Memories of a Young Lad
Jim Cross (written c1996)
In 1944 Hitler launched the attacks of V1 flying bombs and V2 rockets. At the time of the V1 bomb falling in California Holdings (5th July 1944) I was working for Mrs Spriggs, who owned a shop (now Spirit Hair Company, Kathleen Cottage) next to the butcher’s. I worked there after school and on Saturday mornings.
I was waiting for Mrs Spriggs to make up an order of groceries for Mrs Cheeseman who lived at the top of the Common in St David’s. Rather than leaving me to linger idly, Mrs Spriggs asked me to bring in some coal from the garden shed. It was whilst doing this, as l crouched on my hands and knees filling the bucket with coal, that the bomb fell. I found myself almost trapped by the remains and debris of the shed roof which had fallen in on top of me, but freed myself as quickly as possible to return to the shop.
Here I was met immediately by signs of destruction; a window damaged by the attack and an injured Mrs Spriggs having cuts bandaged by a lady who was lodging with her during the war years. Once the clearing of the shop was complete, l can remember asking Mrs Spriggs if the delivering of the groceries could wait till later, as l was keen to go and see where the bomb had landed. But she refused.

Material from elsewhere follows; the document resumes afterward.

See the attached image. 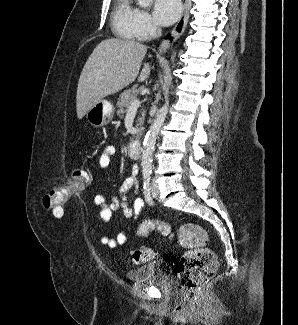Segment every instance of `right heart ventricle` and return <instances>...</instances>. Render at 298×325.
<instances>
[{"mask_svg":"<svg viewBox=\"0 0 298 325\" xmlns=\"http://www.w3.org/2000/svg\"><path fill=\"white\" fill-rule=\"evenodd\" d=\"M137 8L127 0L119 1L112 12L111 23L114 37H130L127 33L136 24Z\"/></svg>","mask_w":298,"mask_h":325,"instance_id":"1","label":"right heart ventricle"}]
</instances>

I grabbed the basket of groceries and left to make my way to Mrs Cheeseman’s house. Several people were walking towards California Holdings, situated just off the Common. Unable to resist the urge to follow the crowd, l abandoned the basket of groceries in the middle of Downley cricket pitch, where l left it for about two hours.
When the attack occurred there were seven shops located along the High Street and Commonside and two in Littleworth Road. Three in all had their windows blown in by the blast. Several of the houses on the Common also suffered extensive damage, visual evidence of the destruction and disruption caused by war.